◆ Exercise material ◆
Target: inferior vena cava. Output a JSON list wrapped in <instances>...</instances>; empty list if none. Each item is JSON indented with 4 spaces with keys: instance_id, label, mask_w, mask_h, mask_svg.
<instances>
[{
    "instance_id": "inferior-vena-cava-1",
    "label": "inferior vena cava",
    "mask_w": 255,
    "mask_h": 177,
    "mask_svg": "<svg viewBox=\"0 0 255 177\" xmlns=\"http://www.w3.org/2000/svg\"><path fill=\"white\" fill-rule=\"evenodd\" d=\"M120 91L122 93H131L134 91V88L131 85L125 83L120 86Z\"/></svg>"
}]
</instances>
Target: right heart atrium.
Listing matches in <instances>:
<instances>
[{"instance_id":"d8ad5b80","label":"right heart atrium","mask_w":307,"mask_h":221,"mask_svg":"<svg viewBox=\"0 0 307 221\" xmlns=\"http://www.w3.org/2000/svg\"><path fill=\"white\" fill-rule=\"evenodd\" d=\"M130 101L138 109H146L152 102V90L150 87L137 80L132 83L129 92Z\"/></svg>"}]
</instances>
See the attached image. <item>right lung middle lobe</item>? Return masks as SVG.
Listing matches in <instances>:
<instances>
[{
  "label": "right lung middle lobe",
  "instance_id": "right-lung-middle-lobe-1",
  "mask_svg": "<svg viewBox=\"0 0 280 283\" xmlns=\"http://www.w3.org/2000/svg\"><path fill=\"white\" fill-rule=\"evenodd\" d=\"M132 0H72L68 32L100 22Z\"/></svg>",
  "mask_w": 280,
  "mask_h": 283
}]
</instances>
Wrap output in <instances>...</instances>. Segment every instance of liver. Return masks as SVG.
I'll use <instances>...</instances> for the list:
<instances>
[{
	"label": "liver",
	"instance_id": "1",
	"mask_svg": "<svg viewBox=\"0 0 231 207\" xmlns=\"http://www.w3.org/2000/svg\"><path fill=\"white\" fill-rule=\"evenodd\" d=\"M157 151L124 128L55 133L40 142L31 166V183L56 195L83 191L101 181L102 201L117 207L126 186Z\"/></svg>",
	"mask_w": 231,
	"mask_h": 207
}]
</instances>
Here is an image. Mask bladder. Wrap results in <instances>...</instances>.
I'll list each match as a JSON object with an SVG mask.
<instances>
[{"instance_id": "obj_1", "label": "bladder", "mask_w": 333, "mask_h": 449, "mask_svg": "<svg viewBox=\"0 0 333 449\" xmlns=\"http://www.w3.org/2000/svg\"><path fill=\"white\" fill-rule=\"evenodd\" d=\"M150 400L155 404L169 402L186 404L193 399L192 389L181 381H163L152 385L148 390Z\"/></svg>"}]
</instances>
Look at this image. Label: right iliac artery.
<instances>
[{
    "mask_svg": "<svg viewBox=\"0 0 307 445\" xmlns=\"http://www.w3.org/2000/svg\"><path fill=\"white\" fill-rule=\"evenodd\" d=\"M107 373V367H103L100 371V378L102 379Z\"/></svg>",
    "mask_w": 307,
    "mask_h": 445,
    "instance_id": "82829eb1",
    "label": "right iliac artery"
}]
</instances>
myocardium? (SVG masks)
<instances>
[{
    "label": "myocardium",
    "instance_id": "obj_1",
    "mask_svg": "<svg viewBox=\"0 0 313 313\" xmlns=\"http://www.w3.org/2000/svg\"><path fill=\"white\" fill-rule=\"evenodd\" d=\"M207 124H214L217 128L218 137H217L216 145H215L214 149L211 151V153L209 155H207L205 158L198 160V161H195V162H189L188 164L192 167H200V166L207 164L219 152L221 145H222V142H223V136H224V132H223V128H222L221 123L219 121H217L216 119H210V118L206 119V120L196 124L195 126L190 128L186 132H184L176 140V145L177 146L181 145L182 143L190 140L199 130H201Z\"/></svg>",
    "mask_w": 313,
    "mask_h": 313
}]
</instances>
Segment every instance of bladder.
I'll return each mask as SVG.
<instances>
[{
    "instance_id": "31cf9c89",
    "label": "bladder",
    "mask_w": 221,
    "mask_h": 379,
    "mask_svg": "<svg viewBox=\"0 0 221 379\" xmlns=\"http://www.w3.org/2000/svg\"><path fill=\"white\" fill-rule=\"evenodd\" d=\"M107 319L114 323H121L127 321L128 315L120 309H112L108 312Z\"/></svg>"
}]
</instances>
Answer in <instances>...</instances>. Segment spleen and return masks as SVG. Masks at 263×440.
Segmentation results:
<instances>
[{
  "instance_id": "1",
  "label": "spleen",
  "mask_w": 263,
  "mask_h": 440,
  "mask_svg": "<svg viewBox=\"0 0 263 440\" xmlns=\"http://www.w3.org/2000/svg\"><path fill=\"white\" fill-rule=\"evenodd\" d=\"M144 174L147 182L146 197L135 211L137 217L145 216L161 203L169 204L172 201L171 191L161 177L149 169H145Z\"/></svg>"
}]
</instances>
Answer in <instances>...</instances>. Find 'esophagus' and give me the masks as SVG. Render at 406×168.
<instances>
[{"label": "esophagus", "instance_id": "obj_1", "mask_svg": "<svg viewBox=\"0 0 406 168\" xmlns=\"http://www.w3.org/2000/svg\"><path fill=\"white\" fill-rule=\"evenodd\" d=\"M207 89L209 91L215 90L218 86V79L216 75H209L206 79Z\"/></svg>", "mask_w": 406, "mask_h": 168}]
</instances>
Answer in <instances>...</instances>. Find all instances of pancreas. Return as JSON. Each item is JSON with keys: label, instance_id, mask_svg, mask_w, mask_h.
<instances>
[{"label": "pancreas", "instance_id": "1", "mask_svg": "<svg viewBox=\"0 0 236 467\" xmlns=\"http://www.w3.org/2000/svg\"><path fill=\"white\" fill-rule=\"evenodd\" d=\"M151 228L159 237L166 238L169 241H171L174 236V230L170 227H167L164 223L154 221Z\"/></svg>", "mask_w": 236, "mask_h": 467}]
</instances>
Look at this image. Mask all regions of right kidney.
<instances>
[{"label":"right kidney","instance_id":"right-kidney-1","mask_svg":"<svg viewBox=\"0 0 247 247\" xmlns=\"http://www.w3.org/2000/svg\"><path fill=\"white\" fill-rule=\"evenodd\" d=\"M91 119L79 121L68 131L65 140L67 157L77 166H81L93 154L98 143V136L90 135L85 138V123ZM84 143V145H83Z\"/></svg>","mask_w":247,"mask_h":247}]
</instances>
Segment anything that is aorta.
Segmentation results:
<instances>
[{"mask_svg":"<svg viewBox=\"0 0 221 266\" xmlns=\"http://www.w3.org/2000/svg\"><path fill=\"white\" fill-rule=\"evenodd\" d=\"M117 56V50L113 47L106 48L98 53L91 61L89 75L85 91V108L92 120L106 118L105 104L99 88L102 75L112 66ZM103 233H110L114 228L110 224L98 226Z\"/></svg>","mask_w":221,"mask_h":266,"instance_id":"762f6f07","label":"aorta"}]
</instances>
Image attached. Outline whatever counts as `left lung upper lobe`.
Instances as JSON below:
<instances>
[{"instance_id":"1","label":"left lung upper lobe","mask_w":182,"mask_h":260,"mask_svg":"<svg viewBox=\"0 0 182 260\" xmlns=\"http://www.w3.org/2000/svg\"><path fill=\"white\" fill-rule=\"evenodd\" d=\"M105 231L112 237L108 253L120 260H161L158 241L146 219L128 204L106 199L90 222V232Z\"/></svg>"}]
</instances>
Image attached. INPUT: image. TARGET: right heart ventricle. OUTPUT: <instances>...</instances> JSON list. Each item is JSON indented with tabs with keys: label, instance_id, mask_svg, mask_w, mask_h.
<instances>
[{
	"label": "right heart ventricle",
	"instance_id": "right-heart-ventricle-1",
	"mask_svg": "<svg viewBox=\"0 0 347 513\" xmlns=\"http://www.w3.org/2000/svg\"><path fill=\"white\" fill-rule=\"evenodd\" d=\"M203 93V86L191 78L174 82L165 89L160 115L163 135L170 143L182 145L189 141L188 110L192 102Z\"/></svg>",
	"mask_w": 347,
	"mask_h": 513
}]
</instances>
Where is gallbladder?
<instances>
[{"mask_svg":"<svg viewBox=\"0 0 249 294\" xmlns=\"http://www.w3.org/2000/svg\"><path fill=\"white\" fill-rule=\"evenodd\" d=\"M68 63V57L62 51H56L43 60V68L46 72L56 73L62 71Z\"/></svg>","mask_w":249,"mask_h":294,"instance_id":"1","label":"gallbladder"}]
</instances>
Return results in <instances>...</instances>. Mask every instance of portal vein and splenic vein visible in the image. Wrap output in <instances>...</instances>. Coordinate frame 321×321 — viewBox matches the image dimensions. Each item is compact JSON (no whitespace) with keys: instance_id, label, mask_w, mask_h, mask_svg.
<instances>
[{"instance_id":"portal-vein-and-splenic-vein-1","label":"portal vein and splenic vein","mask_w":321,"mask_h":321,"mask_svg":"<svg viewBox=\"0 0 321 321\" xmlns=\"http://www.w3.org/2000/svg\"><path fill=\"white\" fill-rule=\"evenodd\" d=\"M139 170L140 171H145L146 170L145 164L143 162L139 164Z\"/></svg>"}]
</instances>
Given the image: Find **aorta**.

◆ Task to carry out ◆
The answer is the line containing "Return results in" together with every line after it in the records, repeated exactly and with nothing else.

◆ Solution to this problem ◆
Return results in <instances>...</instances>. Mask every instance of portal vein and splenic vein visible in the image. Wrap output in <instances>...</instances>. Coordinate frame 321×321 — viewBox matches the image dimensions. Each item is compact JSON (no whitespace) with keys: instance_id, label, mask_w, mask_h, mask_svg.
<instances>
[{"instance_id":"portal-vein-and-splenic-vein-1","label":"portal vein and splenic vein","mask_w":321,"mask_h":321,"mask_svg":"<svg viewBox=\"0 0 321 321\" xmlns=\"http://www.w3.org/2000/svg\"><path fill=\"white\" fill-rule=\"evenodd\" d=\"M139 170L140 171H145L146 170L145 164L143 162L139 164Z\"/></svg>"}]
</instances>
Given the image: Find **aorta**.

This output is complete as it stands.